Mike raised an enquiring eyebrow. “I read somewhere he ran around with Lytton Strachey and the Bloomsbury lot.”
“Yeah, he got the
hots for a painter named Duncan Grant… You’da liked him.”
“How do you know?” Mike caught Julian’s naughty grin. “Oh no, don’t you give me that chasing anything wearing trousers crap, Jules. Anyway, I’ve met lesbians who wear pants, so it means nothing.” For a moment Mike stared through the dark window high above Julian’s head and tried to imagine Duncan Grant, but he couldn’t bring the face to mind. And he was aware that his friend had neatly turned the conversation back on him.
“Lesbians, hey? Couple of girls getting it on, now that’s what I call entertainment,” Julian said with due consideration. He took a second deep drag and then stubbed out the butt without the ceremony due the Lalique ashtray Mike’s mum had bought him as a house-warming present. Absurdly expensive for a student bed-sit.
Mike chuckled. “Like you’d know what to do, yeah?”
And sometimes, it seemed Julian did know, though not about lesbians…
That they had gotten together again a few days before the present pot party was down to his best friend’s dogged insistence. After several months of occasional phone calls, Julian finally pinned Mike down. Truth to tell, Mike had been too absorbed with Kevin to bother with any other social interaction beyond the Dilly. And when that crashed, he just wanted to hide away from everyone except nameless punters he could throat-fuck to self-oblivion.
Julian had crossed London to the cramped flat Mike managed to rent. It was one of a long row of artists’ studio-apartments known as Bolton Studios, tucked between the backs of houses on Gilston Road and Redcliffe Road. The place was a stone’s throw from The Boltons and Kevin’s parents’ palatial residence. He’d spotted the To Let agency sign after leaving Mrs. Manners, and in a fit of melancholy enquired after it a day later. He was lucky that the renting agent could let him have it as a cheap sub-let for the painter who lived there, who had gone off somewhere for six months. It still cost him heavily, and his parents kept berating him for the waste, but it meant he didn’t always have to go back to Aberdare Gardens reeking of sex, as he imagined he did after a night out on the pull up West. He’d also been careful not to let anything like that slip to Julian, who would surely be revolted at the thought of his old school chum whoring. They went to grab a burger in a place on Fulham Road Mike sometimes used, and Julian lectured him that life went on, even Kevin-less.
“This feeling sorry for yourself, it’s not like the Mike Smith I used to know.”
“That one’s left the building.”
“Elvis is better off where he is than the lard-bucket he turned into.”

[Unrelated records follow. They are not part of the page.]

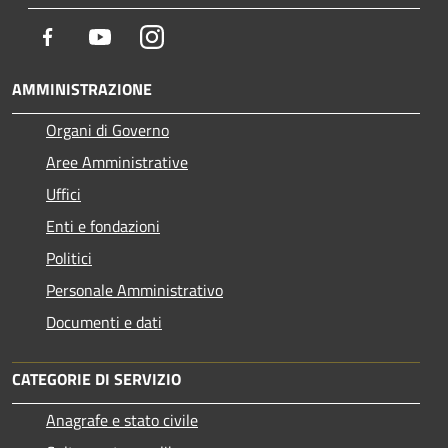
Facebook
Youtube
Instagram
AMMINISTRAZIONE
Organi di Governo
Aree Amministrative
Uffici
Enti e fondazioni
Politici
Personale Amministrativo
Documenti e dati
CATEGORIE DI SERVIZIO
Anagrafe e stato civile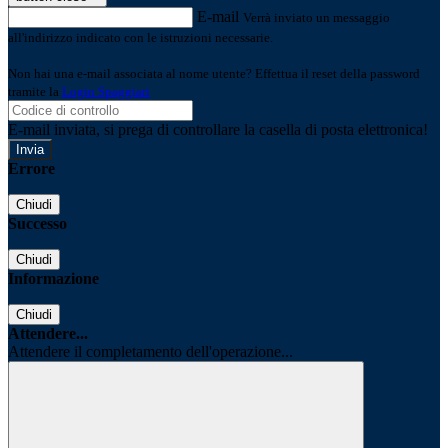
E-mail
Verrà inviato un messaggio
all'indirizzo indicato con le istruzioni necessarie.
Non hai una e-mail associata al nome utente? Effettua il reset della password
tramite la
Login Spaggiari
E-mail inviata, si prega di controllare la casella di posta elettronica!
Errore
Chiudi
Successo
Chiudi
Informazione
Chiudi
Attendere...
Attendere il completamento dell'operazione...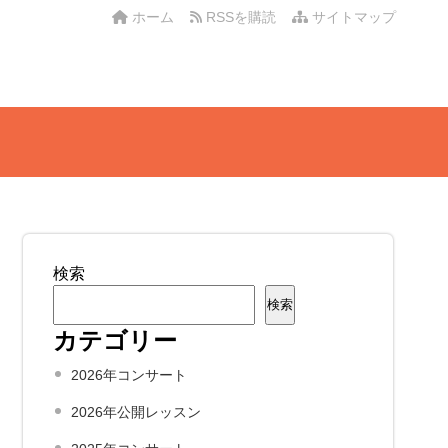
ホーム
RSSを購読
サイトマップ
検索
検索
カテゴリー
2026年コンサート
2026年公開レッスン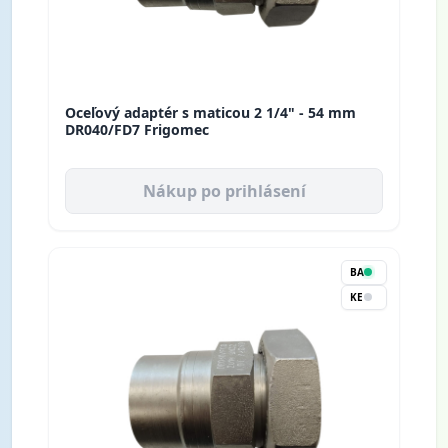
Oceľový adaptér s maticou 2 1/4" - 54 mm
DR040/FD7 Frigomec
Nákup po prihlásení
BA
KE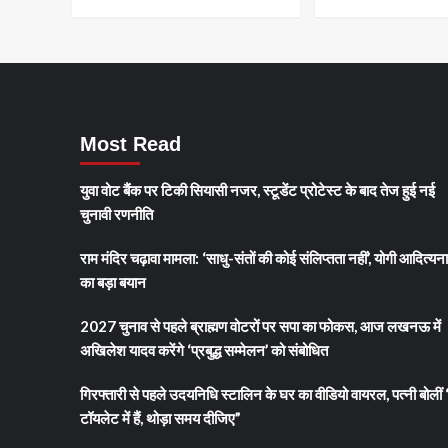
से
आधार
कार्ड
हटाने
की
मांग
पर
Most Read
सुनवाई
युवा वोट बैंक पर टिकी सियासी नजर, स्टूडेंट प्रोटेस्ट के बाद तेज हुई नई
चुनावी रणनीति
राम मंदिर चढ़ावा मामला: ‘साधु-संतों की कोई संलिप्तता नहीं’, योगी आदित्यन
का बड़ा बयान
2027 चुनाव से पहले ब्राह्मण वोटरों पर सपा का फोकस, आज लखनऊ में
अखिलेश यादव करेंगे ‘प्रबुद्ध सम्मेलन’ को संबोधित
गिरफ्तारी से पहले उदयनिधि स्टालिन के घर का वीडियो वायरल, पत्नी बोलीं 
टॉयलेट में हैं, थोड़ा समय दीजिए”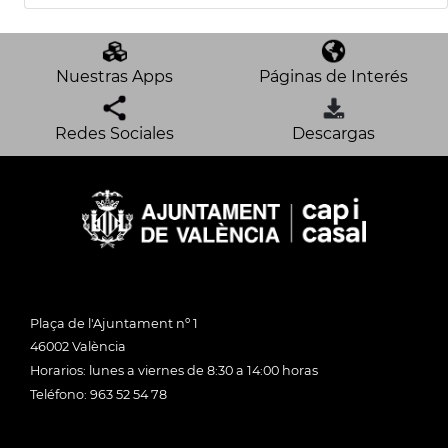
Nuestras Apps
Páginas de Interés
Redes Sociales
Descargas
Plaça de l'Ajuntament nº 1
46002 València
Horarios: lunes a viernes de 8:30 a 14:00 horas
Teléfono: 963 52 54 78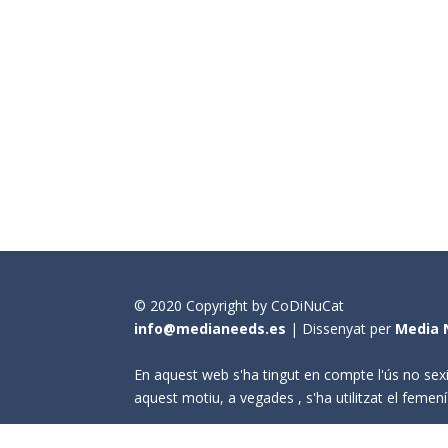
© 2020 Copyright by CoDiNuCat
info@medianeeds.es
| Dissenyat per
Media 
En aquest web s'ha tingut en compte l'ús no sexi
aquest motiu, a vegades , s'ha utilitzat el fem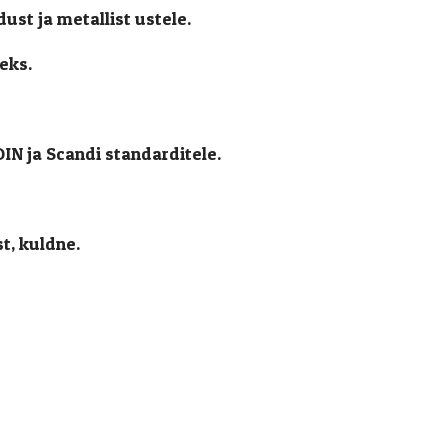
ust ja metallist ustele.
eks.
IN ja Scandi standarditele.
t, kuldne.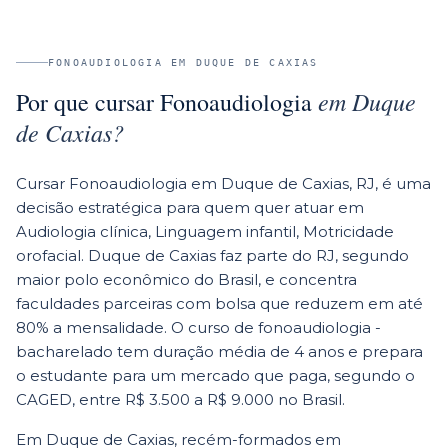
FONOAUDIOLOGIA
EM
DUQUE DE CAXIAS
em
Duque
Por que cursar
Fonoaudiologia
de Caxias
?
Cursar Fonoaudiologia em Duque de Caxias, RJ, é uma
decisão estratégica para quem quer atuar em
Audiologia clínica, Linguagem infantil, Motricidade
orofacial. Duque de Caxias faz parte do RJ, segundo
maior polo econômico do Brasil, e concentra
faculdades parceiras com bolsa que reduzem em até
80% a mensalidade. O curso de fonoaudiologia -
bacharelado tem duração média de 4 anos e prepara
o estudante para um mercado que paga, segundo o
CAGED, entre R$ 3.500 a R$ 9.000 no Brasil.
Em Duque de Caxias, recém-formados em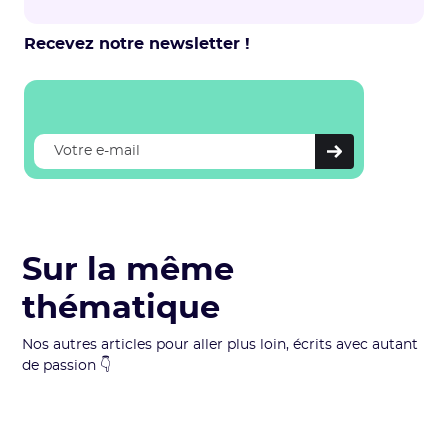
Recevez notre newsletter !
Sur la même
thématique
Nos autres articles pour aller plus loin, écrits avec autant
de passion 👇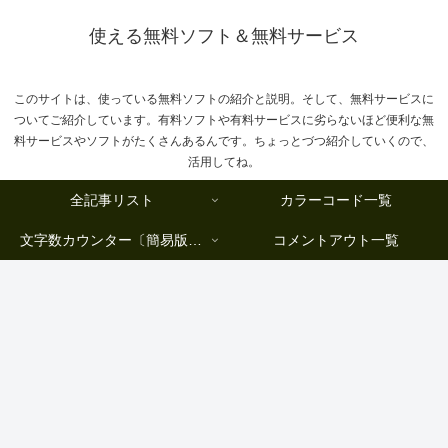
使える無料ソフト＆無料サービス
このサイトは、使っている無料ソフトの紹介と説明。そして、無料サービスに
ついてご紹介しています。有料ソフトや有料サービスに劣らないほど便利な無
料サービスやソフトがたくさんあるんです。ちょっとづつ紹介していくので、
活用してね。
全記事リスト
カラーコード一覧
文字数カウンター〔簡易版複数行タイプ〕
コメントアウト一覧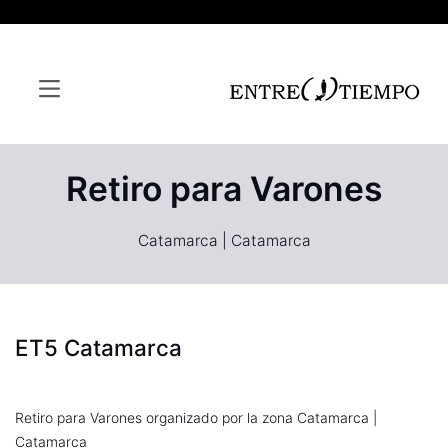
Retiro para Varones
Catamarca | Catamarca
ET5 Catamarca
Retiro para Varones organizado por la zona Catamarca |
Catamarca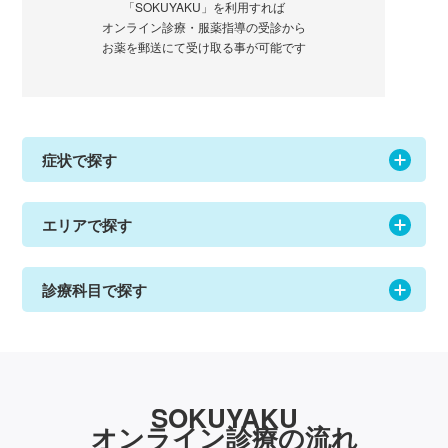
「SOKUYAKU」を利用すれば
オンライン診療・服薬指導の受診から
お薬を郵送にて受け取る事が可能です
症状で探す
エリアで探す
診療科目で探す
SOKUYAKU
オンライン診療の流れ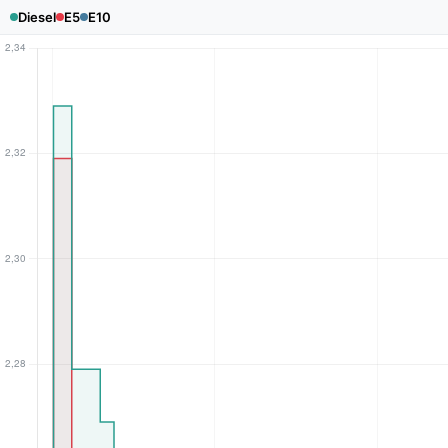
Diesel
E5
E10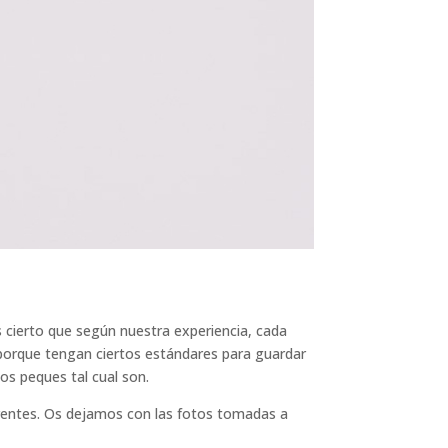
s cierto que según nuestra experiencia, cada
 porque tengan ciertos estándares para guardar
los peques tal cual son.
ferentes. Os dejamos con las fotos tomadas a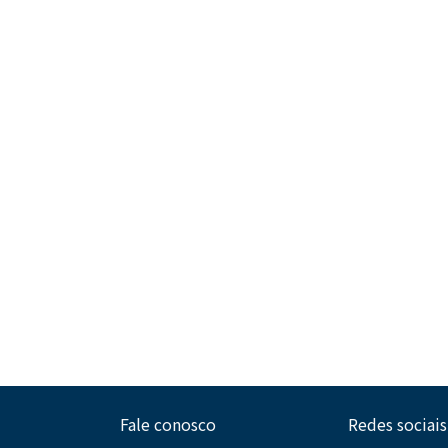
Fale conosco
Redes sociais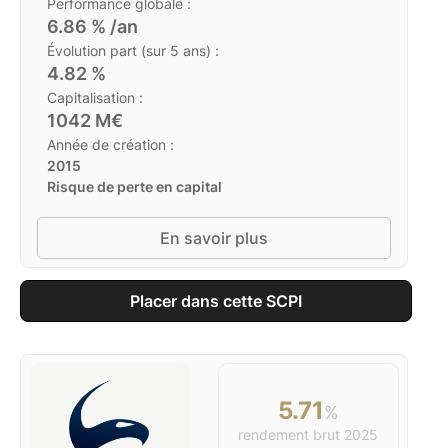
Performance globale :
6.86
% /an
Évolution part (sur 5 ans) :
4.82
%
Capitalisation :
1042
M€
Année de création :
2015
Risque de perte en capital
En savoir plus
Placer dans cette SCPI
5.71
%
rendement brut
2025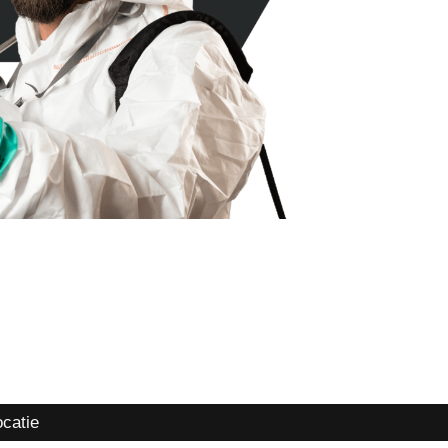
ocatie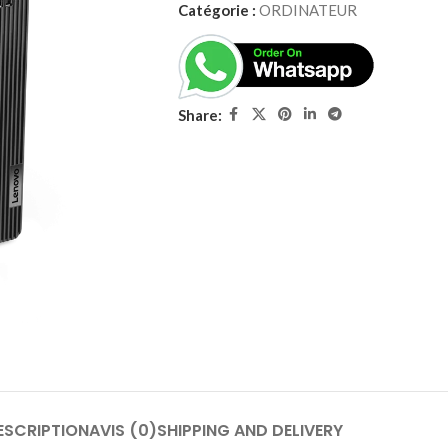
Catégorie :
ORDINATEUR
Share:
ESCRIPTION
AVIS (0)
SHIPPING AND DELIVERY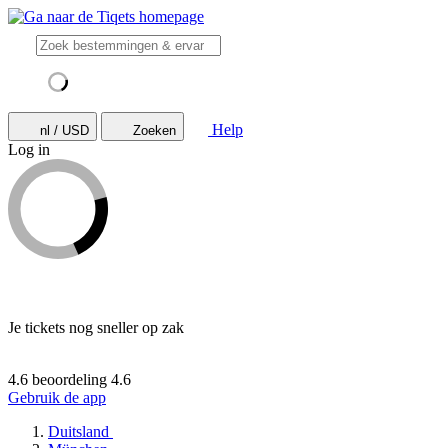
Help
nl / USD
Zoeken
Log in
Je tickets nog sneller op zak
4.6 beoordeling
4.6
Gebruik de app
Duitsland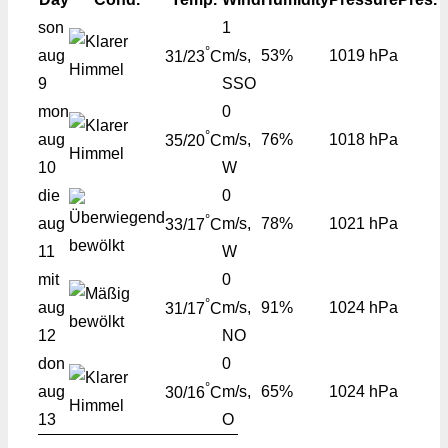
son
1
°
aug
m/s,
53%
1019 hPa
31/23
C
9
SSO
mon
0
°
aug
m/s,
76%
1018 hPa
35/20
C
10
W
die
0
°
aug
m/s,
78%
1021 hPa
33/17
C
11
W
mit
0
°
aug
m/s,
91%
1024 hPa
31/17
C
12
NO
don
0
°
aug
m/s,
65%
1024 hPa
30/16
C
13
O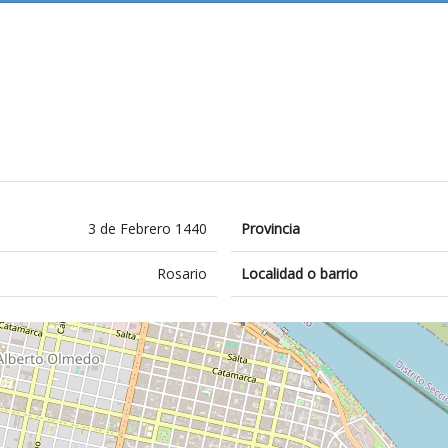
3 de Febrero 1440
Provincia
Rosario
Localidad o barrio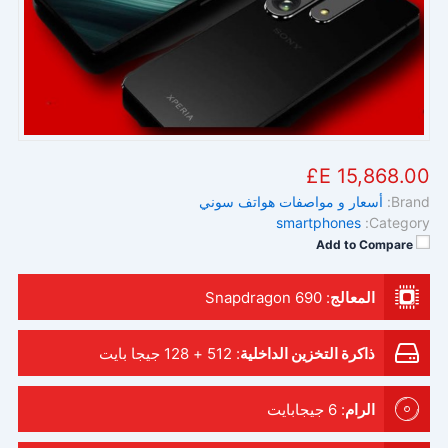
15,868.00 E£
Brand:
أسعار و مواصفات هواتف سوني
smartphones
Category:
Add to Compare
المعالج
:
Snapdragon 690
ذاكرة التخزين الداخلية
:
512 + 128 جيجا بايت
الرام
:
6 جيجابايت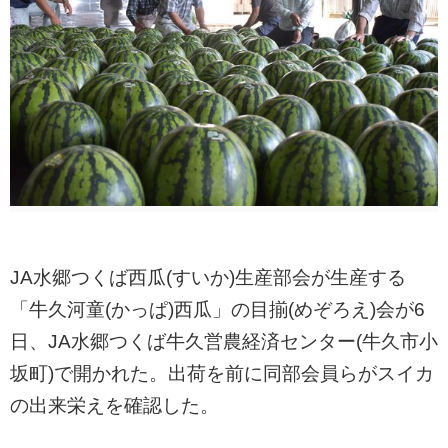
JA水郷つくば西瓜(すいか)生産部会が生産する
「牛久河童(かっぱ)西瓜」の目揃(めぞろえ)会が6
日、JA水郷つくば牛久営農経済センター(牛久市小
坂町)で開かれた。出荷を前に同部会員らがスイカ
の出来栄えを確認した。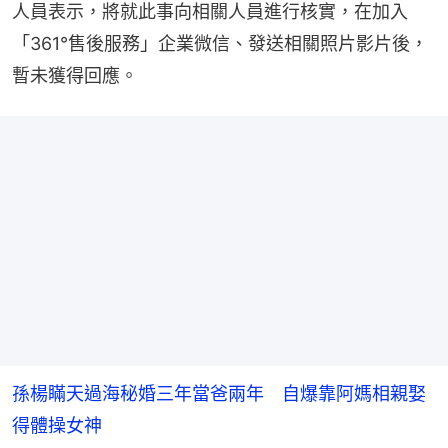
人員表示，將就此事向相關人員進行核實，在加入
「361°售後服務」企業微信、發送相關照片影片後，
暫未獲得回應。
孫楊瞞天過海秘婚三年當爸兩年 自爆靠阿媽相親娶
得體操女神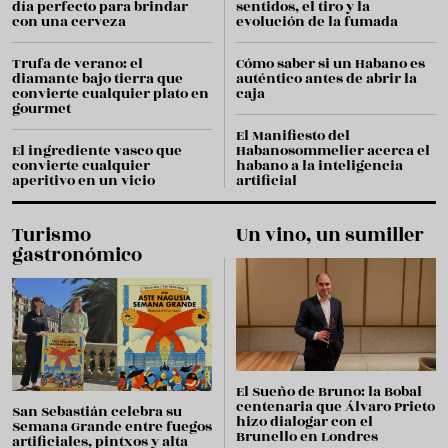
día perfecto para brindar
sentidos, el tiro y la
con una cerveza
evolución de la fumada
Trufa de verano: el
Cómo saber si un Habano es
diamante bajo tierra que
auténtico antes de abrir la
convierte cualquier plato en
caja
gourmet
El Manifiesto del
El ingrediente vasco que
Habanosommelier acerca el
convierte cualquier
habano a la inteligencia
aperitivo en un vicio
artificial
Turismo
Un vino, un sumiller
gastronómico
El Sueño de Bruno: la Bobal
centenaria que Álvaro Prieto
San Sebastián celebra su
hizo dialogar con el
Semana Grande entre fuegos
Brunello en Londres
artificiales, pintxos y alta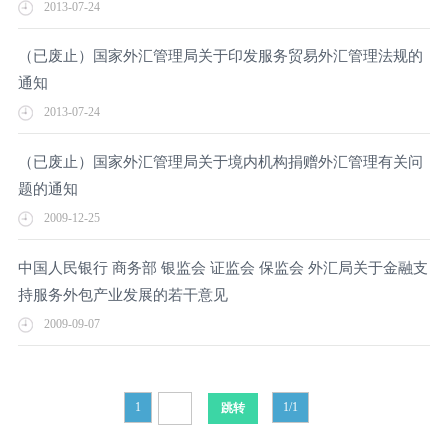
2013-07-24
（已废止）国家外汇管理局关于印发服务贸易外汇管理法规的
通知
2013-07-24
（已废止）国家外汇管理局关于境内机构捐赠外汇管理有关问
题的通知
2009-12-25
中国人民银行 商务部 银监会 证监会 保监会 外汇局关于金融支
持服务外包产业发展的若干意见
2009-09-07
1
1/1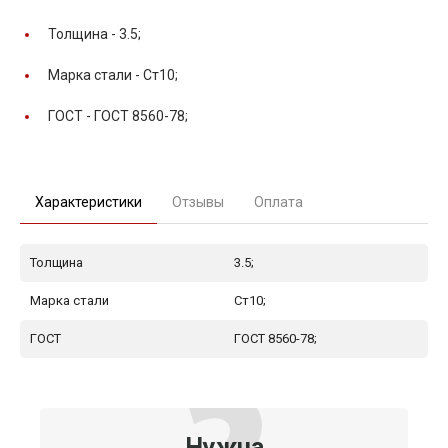
Толщина -
3.5;
Марка стали -
Ст10;
ГОСТ -
ГОСТ 8560-78;
Характеристики
Отзывы
Оплата
Толщина
3.5;
Марка стали
Ст10;
ГОСТ
ГОСТ 8560-78;
Нужна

Mike smiled palely. “Don’t speak ill of the dead.”
“Well, you ain’t dead yet. Now, listen. I just saw Gone With the Wind up at your Odeon in Swiss Cott—”
“You what! Gone with the fucking Wind?”
“What’s wrong? You obviously haven’t seen it.”
“That old drivel. No, I haven’t, and I’ve no intention of ever seeing it.”
“Then you have no idea what you’re talking about. I’ve seen it three times now.”
“I just don’t see you and… that pile of toss—”
“Well don’t knock it if you haven’t tried it. It’s a great deal better than you imagine. It might just possibly be one of the greatest films ever made. Anyway, that’s not the point.” Julian jabbed a forefinger imperiously.
“So what is?”
“Scarlett O’Hara—now don’t get me wrong—is like you.”
Mike’s splutter over a final mouthful of fries failed to stem Julian’s flow.
“Yep, brave, cheerful, full of optimism, full of herself in fact—you’re a tad more caring about others than she is—but the misfortunes of life bring her down, and all around her moan and whinge. When she’s at her lowest ebb, bit like you now, she’s trying to find food for her useless sisters. She’s starving, been starving for ages, and she pulls this carrot from the soil. It’s covered in dirt, but she bites into it. It’s the film’s fulcrum and the end of the first half. She looks into the sky and makes this speech. Here.”
Julian pulled out a piece of folded paper from his inner jacket pocket and held it out. Mike looked at the offering with suspicion, but took it, unfolded it, and got a greasy finger print on the corner. He stared at the neatly typed words in puzzled wonder as Julian recited them from memory.
As God is my witness, as God is my witness, they’re not going to lick me. I’m going to live through this and when it’s all over I’ll never be hungry again, no nor any of my folk. If I have to lie, steal, cheat, or kill… as God is my witness, I’ll never be hungry again.
He could have laughed. He could have teased Julian some more. Instead he wiped tears from his eyes and kept staring at the words, unable for a moment to look at his friend. As God is my witness…
“I’m not thinking you need all that stealing shit and killing stuff, but…”
The cheating and whoring kind of fits. “I get the point, Jules. Thanks.”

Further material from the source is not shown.